Directions
For the entries that follow, retype exactly the lines from the one containing "Для рекламодателей" to the one containing "Miejski Ośrodek Pomocy Społecznej", inclusive, and only those. Images stay out of the copy.

====== Records for the exercise

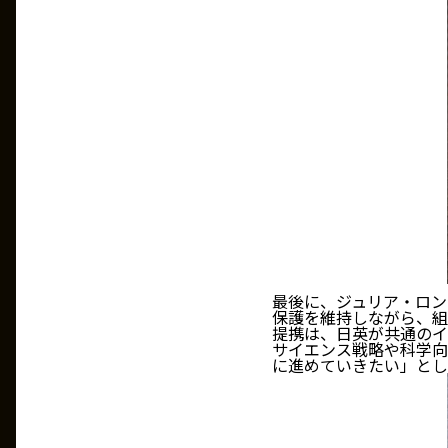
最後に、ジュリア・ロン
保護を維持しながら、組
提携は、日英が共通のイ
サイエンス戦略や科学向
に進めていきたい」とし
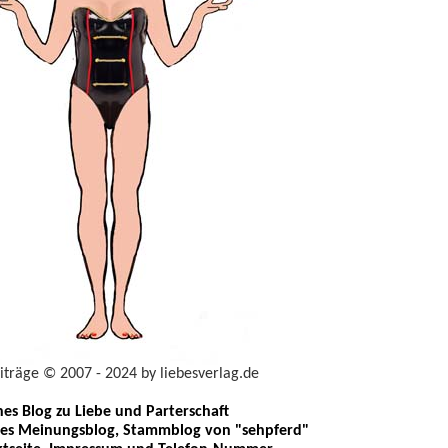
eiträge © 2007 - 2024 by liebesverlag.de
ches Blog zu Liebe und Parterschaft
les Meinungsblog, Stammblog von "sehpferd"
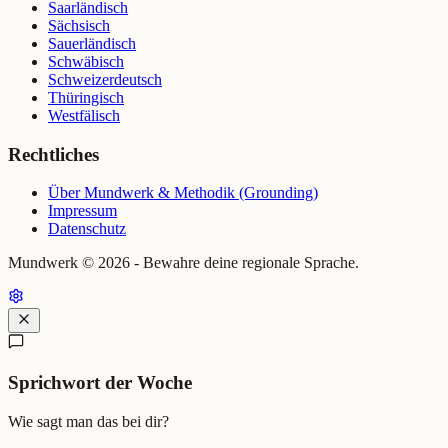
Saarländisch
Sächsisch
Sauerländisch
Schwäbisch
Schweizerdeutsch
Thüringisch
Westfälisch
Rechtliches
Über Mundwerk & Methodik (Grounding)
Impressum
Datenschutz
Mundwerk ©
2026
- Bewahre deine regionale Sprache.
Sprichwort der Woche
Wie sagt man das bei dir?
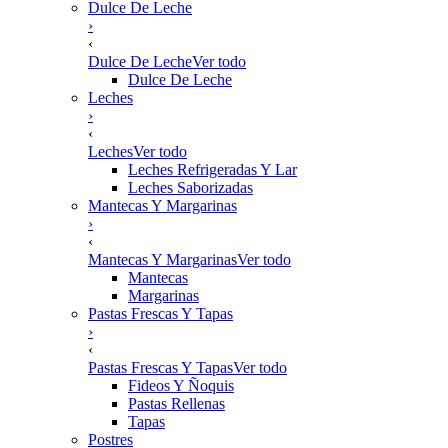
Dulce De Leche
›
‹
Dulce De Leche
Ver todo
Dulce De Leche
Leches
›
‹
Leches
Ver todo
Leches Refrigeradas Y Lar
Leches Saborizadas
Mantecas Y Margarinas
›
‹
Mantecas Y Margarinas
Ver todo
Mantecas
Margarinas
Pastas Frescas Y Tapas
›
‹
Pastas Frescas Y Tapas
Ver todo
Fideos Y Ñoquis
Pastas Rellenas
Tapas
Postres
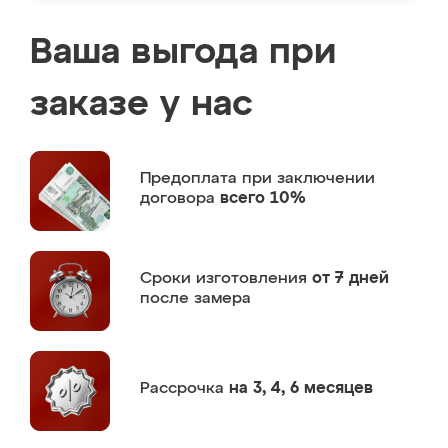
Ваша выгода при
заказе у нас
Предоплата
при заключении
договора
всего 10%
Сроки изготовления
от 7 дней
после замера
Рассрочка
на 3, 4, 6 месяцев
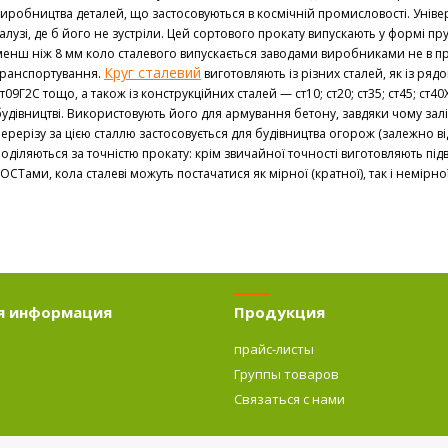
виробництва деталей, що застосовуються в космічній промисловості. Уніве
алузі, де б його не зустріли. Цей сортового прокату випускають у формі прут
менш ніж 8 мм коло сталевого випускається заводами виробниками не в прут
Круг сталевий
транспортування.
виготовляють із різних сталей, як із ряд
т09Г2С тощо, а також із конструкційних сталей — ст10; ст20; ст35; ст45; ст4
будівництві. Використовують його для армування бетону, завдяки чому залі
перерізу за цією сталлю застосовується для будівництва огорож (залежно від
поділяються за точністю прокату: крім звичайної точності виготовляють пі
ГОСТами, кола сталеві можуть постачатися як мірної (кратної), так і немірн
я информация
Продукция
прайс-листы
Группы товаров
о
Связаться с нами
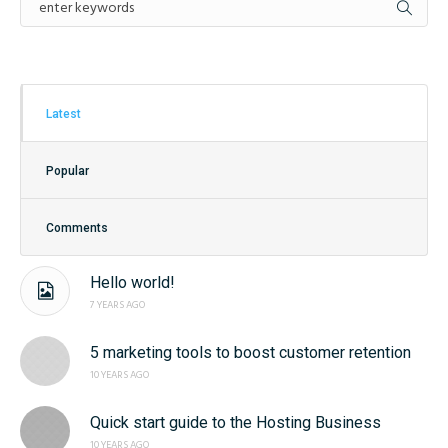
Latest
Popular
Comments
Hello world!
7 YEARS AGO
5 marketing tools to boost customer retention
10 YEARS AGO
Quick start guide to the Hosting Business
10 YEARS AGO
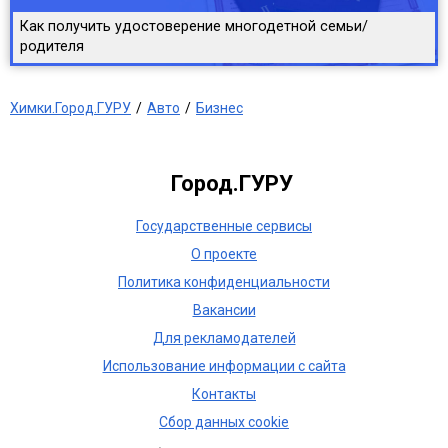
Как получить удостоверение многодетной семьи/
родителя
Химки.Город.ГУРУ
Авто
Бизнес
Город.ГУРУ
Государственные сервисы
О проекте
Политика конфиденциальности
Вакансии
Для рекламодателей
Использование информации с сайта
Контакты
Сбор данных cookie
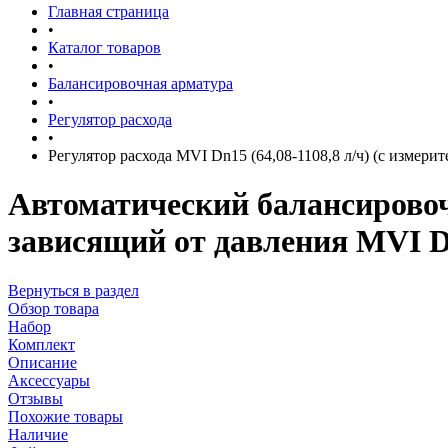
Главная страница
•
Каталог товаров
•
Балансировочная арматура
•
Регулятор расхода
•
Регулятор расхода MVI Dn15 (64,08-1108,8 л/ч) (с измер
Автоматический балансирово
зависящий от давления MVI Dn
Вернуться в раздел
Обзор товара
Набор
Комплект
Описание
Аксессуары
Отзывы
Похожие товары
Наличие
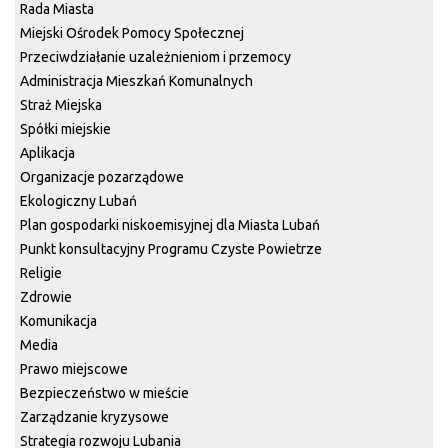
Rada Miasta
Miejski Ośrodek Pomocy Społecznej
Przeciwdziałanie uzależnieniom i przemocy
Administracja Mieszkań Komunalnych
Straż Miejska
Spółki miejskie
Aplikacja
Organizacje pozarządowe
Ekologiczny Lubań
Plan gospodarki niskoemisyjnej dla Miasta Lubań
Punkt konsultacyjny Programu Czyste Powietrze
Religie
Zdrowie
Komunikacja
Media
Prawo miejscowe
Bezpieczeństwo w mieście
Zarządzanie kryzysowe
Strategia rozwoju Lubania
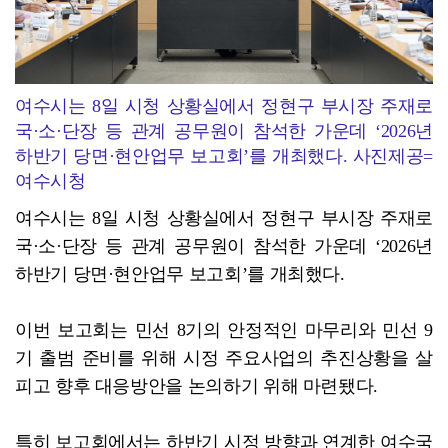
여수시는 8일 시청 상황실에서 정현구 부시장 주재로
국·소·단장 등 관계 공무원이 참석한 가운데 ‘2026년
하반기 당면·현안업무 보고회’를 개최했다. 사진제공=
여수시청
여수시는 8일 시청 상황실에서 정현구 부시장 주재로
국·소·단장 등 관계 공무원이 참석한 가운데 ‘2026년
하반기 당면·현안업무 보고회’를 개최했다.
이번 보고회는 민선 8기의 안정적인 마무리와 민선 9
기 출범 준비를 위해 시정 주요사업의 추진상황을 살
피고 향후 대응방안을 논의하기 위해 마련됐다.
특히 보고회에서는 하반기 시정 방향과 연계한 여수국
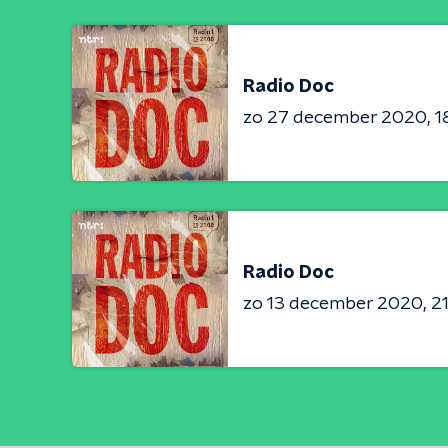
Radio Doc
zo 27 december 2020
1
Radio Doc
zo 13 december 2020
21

============
====== Records for the exercise

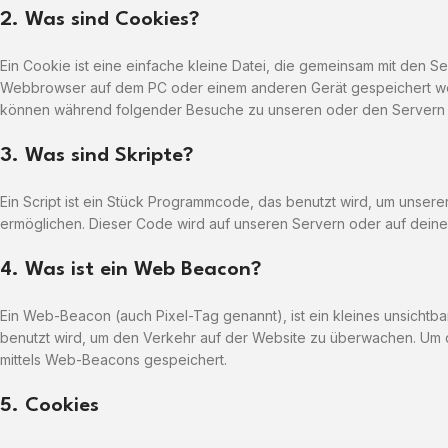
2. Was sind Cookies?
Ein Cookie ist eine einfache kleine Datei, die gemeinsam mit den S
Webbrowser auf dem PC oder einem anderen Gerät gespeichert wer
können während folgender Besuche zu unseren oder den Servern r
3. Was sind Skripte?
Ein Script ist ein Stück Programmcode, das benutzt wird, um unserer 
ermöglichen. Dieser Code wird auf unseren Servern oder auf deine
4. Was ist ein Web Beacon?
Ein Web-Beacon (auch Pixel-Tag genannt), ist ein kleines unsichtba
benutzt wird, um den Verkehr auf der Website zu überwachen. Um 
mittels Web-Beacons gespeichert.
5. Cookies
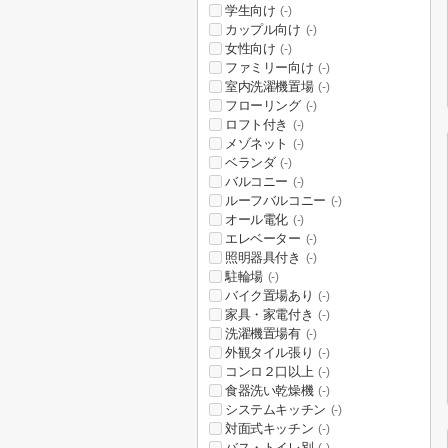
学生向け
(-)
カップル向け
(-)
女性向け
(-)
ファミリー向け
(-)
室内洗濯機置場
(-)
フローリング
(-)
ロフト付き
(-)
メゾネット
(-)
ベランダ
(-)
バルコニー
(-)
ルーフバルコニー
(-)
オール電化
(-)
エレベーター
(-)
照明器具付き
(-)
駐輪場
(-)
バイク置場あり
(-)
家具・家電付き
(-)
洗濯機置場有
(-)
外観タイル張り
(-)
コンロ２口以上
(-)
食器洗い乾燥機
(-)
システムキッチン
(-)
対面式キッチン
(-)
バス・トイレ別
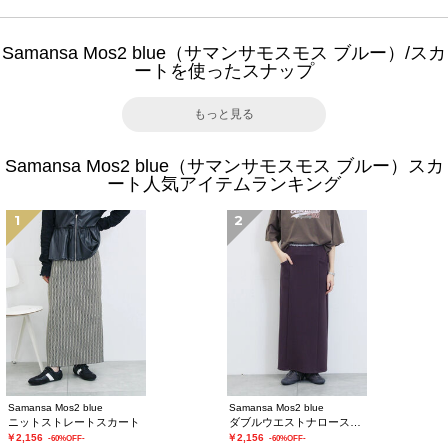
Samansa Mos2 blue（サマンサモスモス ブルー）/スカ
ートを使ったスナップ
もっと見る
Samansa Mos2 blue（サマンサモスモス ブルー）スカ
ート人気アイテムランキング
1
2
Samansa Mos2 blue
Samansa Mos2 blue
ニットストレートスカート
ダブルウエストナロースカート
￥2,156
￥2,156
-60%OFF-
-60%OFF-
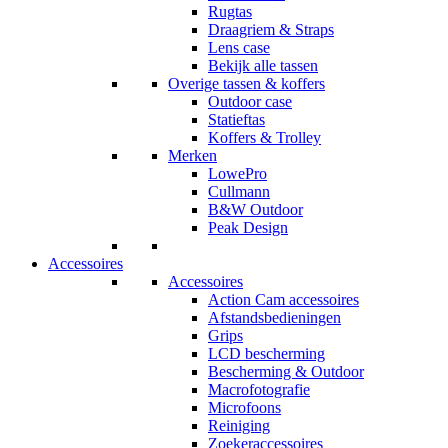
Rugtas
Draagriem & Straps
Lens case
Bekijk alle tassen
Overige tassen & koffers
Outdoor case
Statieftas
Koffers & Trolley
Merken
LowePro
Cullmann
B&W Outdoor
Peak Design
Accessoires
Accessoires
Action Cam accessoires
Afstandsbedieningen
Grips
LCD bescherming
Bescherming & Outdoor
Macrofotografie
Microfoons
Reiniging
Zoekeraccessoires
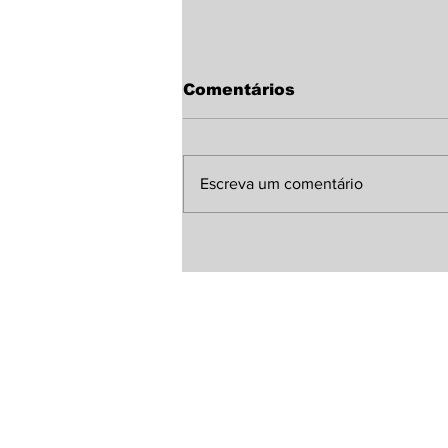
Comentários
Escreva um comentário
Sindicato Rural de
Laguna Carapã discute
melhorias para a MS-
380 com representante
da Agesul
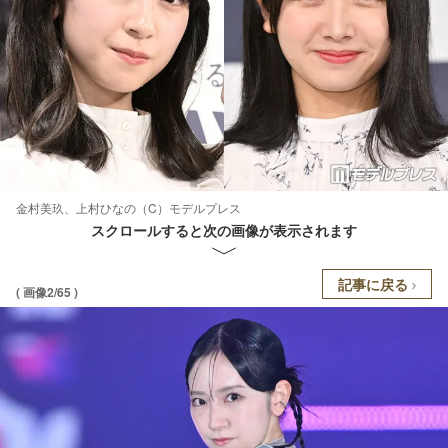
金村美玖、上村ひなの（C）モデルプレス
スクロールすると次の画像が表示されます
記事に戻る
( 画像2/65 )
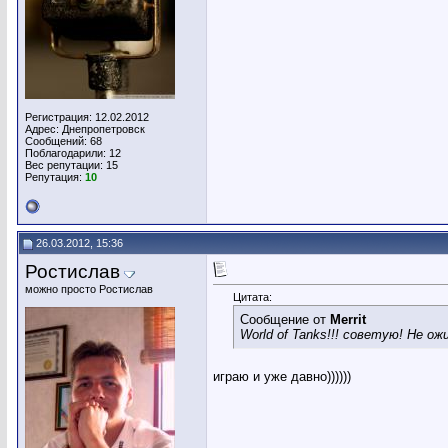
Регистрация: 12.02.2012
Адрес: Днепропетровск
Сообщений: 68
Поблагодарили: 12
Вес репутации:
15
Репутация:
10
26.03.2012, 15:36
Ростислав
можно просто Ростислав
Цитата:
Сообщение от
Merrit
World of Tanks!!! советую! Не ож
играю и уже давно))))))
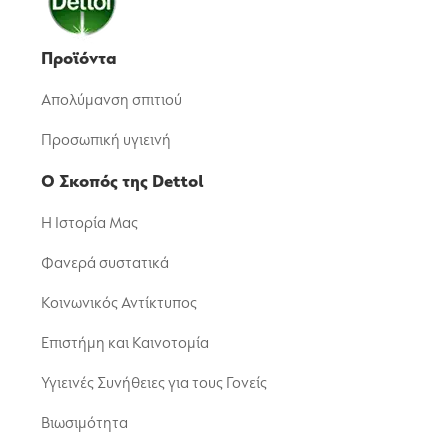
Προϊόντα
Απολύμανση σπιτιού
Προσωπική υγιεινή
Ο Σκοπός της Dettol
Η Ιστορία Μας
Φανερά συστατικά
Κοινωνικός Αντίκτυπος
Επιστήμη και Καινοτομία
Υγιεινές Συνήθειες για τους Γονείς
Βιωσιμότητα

============

Answer space
Для рекламодателей
Использование информации с сайта
Контакты
Сбор данных cookie
Главная страница
•
Каталог товаров
•
Балансировочная арматура
•
Регулятор расхода
•
Регулятор расхода MVI Dn15 (64,08-1108,8 л/ч) (с измер
Автоматический балансирово
зависящий от давления MVI Dn
Вернуться в раздел
Обзор товара
Набор
Комплект
Описание
Аксессуары
Отзывы
Похожие товары
Наличие
Rada Miasta
Miejski Ośrodek Pomocy Społecznej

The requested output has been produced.